Savunma Sanayide olduğu gibi ilaç ve tıbbı cihaz sanayisinin de yerli ve milli üretime geçilmesinin mesajı Başkan Erdoğan tarafından geçen yıl mart ayında verildi. Başkan Recep Tayyip Erdoğan Mart ayında tıbbi cihaz sektörünün yıllardır savunma sanayi üreticilerinde olduğu gibi bir başkanlık çatısı altında toplanma talebine ilişkin 'Müjde'yi vererek, Ekonomi Reform Paketi'nin önemli maddelerinden biri de Sağlık Endüstrileri Başkanlığı'nın kurulması olarak öne çıkmıştı. Bu adımın ardından bir karar da Danıştay'dan geldi. Araştırmacı İlaç Firmaları Derneği, 2017 tarihinde Sosyal Güvenlik Kurumu'nun internet sitesinde yayımlanan çeşitli firmalara ait 50 ithal ürünün bedeli ödenecek ilaçlar listesinden pasiflenmesine ilişkin kararın iptaline yönelik Danıştay'a başvurdu. Danıştay, söz konusu düzenlemede kamu yararı bulunduğuna dikkat çekerek davanın reddine karar verdi.
KARARIN İPTALİ İSTENDİ
"Tedavinin sağlanmasında gerekli güvence alınmak kaydıyla, geri ödeme listesinden çıkarılacak ithal ürünlerin belirlenmesine" ilişkin düzenleme sonrası Araştırmacı İlaç Firmaları Derneği söz konusu düzenlemenin hukuka aykırı olduğunu ileri sürerek iptali istemiyle Danıştay'a başvurdu. Araştırmacı İlaç Firmaları Derneği, yaptığı başvuruda, 2017 tarihinde Sosyal Güvenlik Kurumu'nun internet sitesinde yayımlanan çeşitli firmalara ait 50 ithal ürünün bedeli ödenecek ilaçlar listesinden pasiflenmesine ilişkin kararın iptalini istedi.
DANIŞTAY DAVAYI REDDETTİ
Tıbbi ilaç ve tıbbi cihaz da yerli imalatın artırılması, bu sayede dışa bağımlılığın azaltılması, Türkiye'nin dünya ilaç pazarında ön sıralara yerleşmesi amacıyla yapılan düzenlemenin iptaline ilişkin yapılan başvuruyu değerlendiren Danıştay 10. Dairesi, söz konusu düzenlemede hukuka aykırılık bulunmadığı gerekçesiyle davanın reddine karar verdi.

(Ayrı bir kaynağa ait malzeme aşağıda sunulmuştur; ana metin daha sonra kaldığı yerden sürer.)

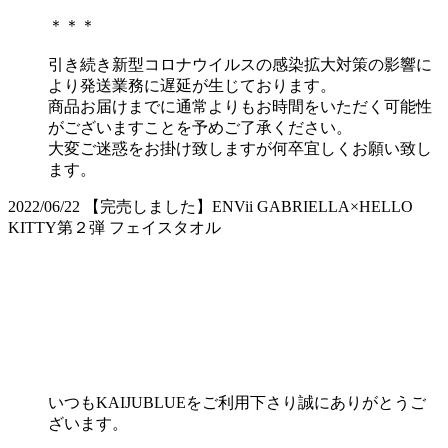
＊＊＊
引き続き新型コロナウイルスの感染拡大対策の影響に
より発送業務に遅延が生じております。
商品お届けまでに通常よりもお時間をいただく可能性
がございますことを予めご了承ください。
大変ご迷惑をお掛け致しますが何卒宜しくお願い致し
ます。
2022/06/22
【完売しました】ENVii GABRIELLA×HELLO
KITTY第２弾 フェイスタオル
いつもKAIJUBLUEをご利用下さり誠にありがとうご
ざいます。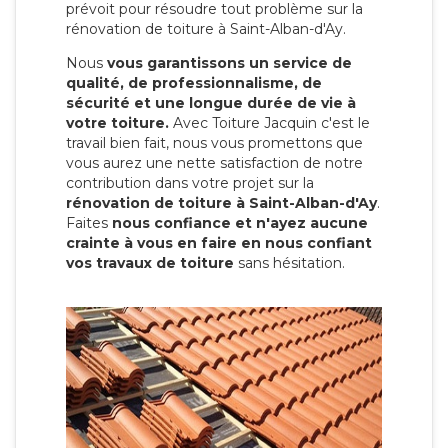
prévoit pour résoudre tout problème sur la
rénovation de toiture à Saint-Alban-d'Ay.
Nous
vous garantissons un service de
qualité, de professionnalisme, de
sécurité et une longue durée de vie à
votre toiture.
Avec Toiture Jacquin c'est
le
travail bien fait, nous vous promettons que
vous aurez une nette satisfaction de notre
contribution dans votre projet sur la
rénovation de toiture à Saint-Alban-d'Ay
.
Faites
nous confiance et n'ayez aucune
crainte à vous en faire en nous confiant
vos travaux de toiture
sans hésitation.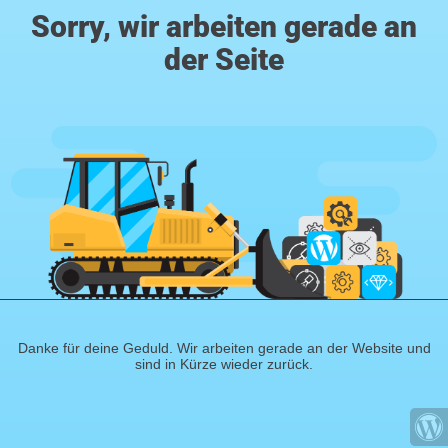
Sorry, wir arbeiten gerade an
der Seite
Danke für deine Geduld. Wir arbeiten gerade an der Website und
sind in Kürze wieder zurück.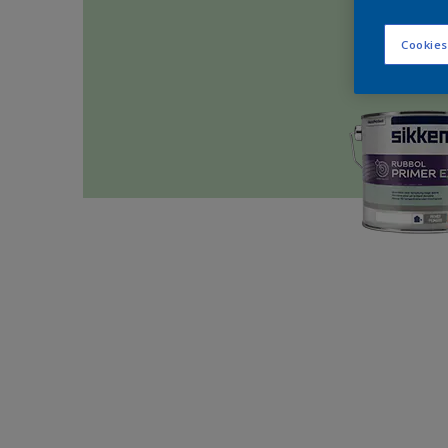
Cookies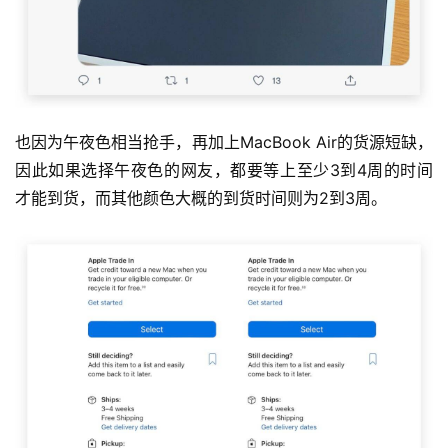
也因为午夜色相当抢手，再加上MacBook Air的货源短缺，
因此如果选择午夜色的网友，都要等上至少3到4周的时间
才能到货，而其他颜色大概的到货时间则为2到3周。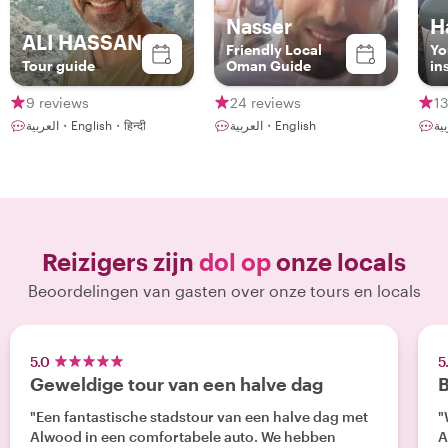
Nasser
H
ALI HASSAN
Friendly Local
Yo
Tour guide
Oman Guide
in
9 reviews
24 reviews
13
العربية・English
العربية・English・हिन्दी
Reizigers zijn
dol op
onze locals
Beoordelingen van gasten over onze tours en locals
5.0
5
Geweldige tour van een halve dag
B
"Een fantastische stadstour van een halve dag met
"
Alwood in een comfortabele auto. We hebben
A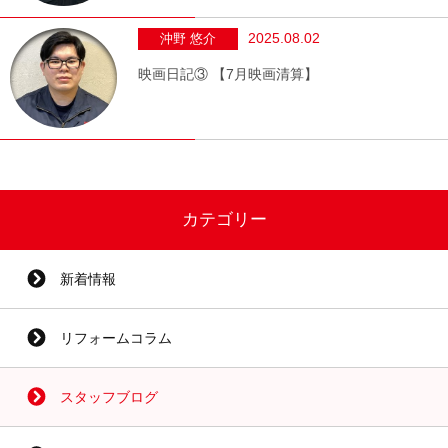
2025.08.02
沖野 悠介
映画日記③ 【7月映画清算】
カテゴリー
新着情報
リフォームコラム
スタッフブログ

DÜZENLEMEDE HUKUKA AYKIRILIK YOK
Danıştay 10. Dairesi'nin kararında şu ifadelere yer verildi: "Ülkemizde cari açık ve dış ticaret açığının oluşmasında önemli faktörlerden biri olan ilaç ithalatının kontrol altına alınması, bu kapsamda, atıl ilaç üretim kapasitesinin aktif hale getirilmesi, yerli üretime geçilmesi ve istihdamın artırılmasına yönelik dava konusu düzenlemede kamu yararı bulunuyor. Anılan süreçte, yerli ve milli sermaye ayrımı yapılmadığı, yerli imal payı yüzde 50 ve üzerinde ürünü olan tüm firmalara uygulandığı; uluslararası alanda ilaçların mal ticaretinden ayrı bir alanda bulunduğu dikkate alındığında, yerelleşme sürecinde Türkiye'nin uluslararası anlaşmalardan doğan yükümlülüklerinin ihlalinin söz konusu olmadığı anlaşılmakta, anılan düzenlemede üst hukuk normlarına, kamu yararına ve hukuka aykırılık bulunmadığı sonucuna varılmıştır. Açıklanan nedenlerle davanın reddine oy birliğiyle karar verilmiştir."
TÜRKİYE 17'NCİ SIRADA
2020 yılında dünya ilaç pazarı 1.265 trilyon dolar, tıbbi cihaz pazarı ise 432 milyar dolar seviyesine ulaştı. Dünya ilaç pazarında lider ülke Amerika Birleşik Devletleri olurken, Türkiye, ise dünyada 17'nci sırada bulunuyor.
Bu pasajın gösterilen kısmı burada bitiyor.